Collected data
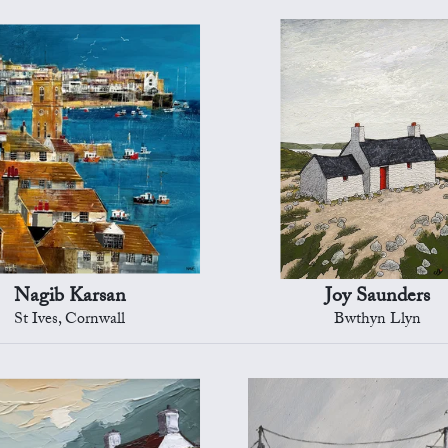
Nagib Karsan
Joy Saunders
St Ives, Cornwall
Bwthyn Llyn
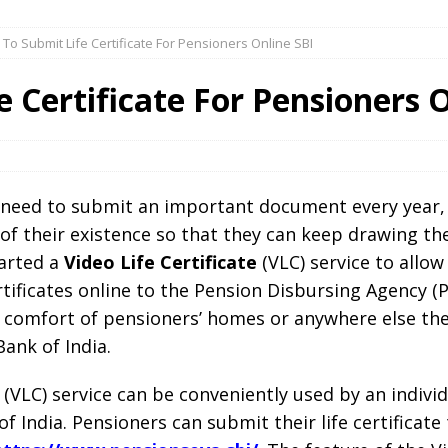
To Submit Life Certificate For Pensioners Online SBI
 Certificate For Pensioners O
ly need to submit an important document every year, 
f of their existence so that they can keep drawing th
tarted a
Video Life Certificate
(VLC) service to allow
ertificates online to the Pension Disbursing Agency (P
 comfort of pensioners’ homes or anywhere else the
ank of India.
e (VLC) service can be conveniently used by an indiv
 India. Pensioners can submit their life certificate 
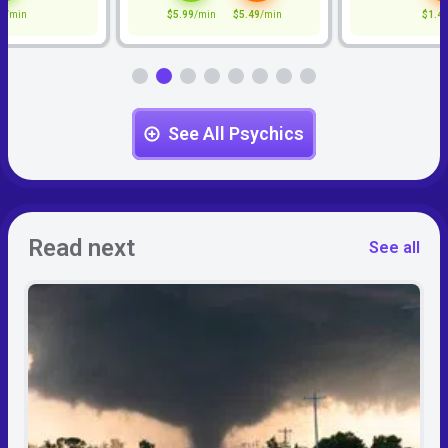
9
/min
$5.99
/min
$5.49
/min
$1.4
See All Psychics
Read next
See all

* * *

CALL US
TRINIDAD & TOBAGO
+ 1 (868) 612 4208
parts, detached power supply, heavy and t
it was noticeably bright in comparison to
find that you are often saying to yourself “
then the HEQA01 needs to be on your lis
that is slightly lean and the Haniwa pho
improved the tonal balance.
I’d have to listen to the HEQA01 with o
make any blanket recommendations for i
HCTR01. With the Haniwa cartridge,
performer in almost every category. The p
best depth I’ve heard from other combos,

--

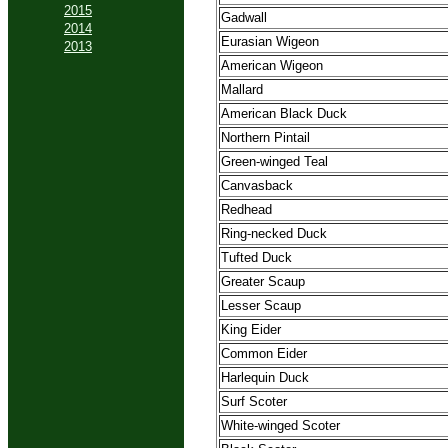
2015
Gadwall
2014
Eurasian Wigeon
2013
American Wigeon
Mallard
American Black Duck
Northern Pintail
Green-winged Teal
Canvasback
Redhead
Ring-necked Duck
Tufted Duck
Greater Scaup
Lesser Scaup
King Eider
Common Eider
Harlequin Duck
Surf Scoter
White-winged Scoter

● **REQUIREMENT**: Please copy the lines above from the line with "that is slightly lean and the Haniwa pho" up to and including the line with "best depth I’ve", exactly as written and with nothing else.

● **ANSWER**:
that is slightly lean and the Haniwa pho
improved the tonal balance.
I’d have to listen to the HEQA01 with o
make any blanket recommendations for i
HCTR01. With the Haniwa cartridge,
performer in almost every category. The p
best depth I’ve heard from other combos,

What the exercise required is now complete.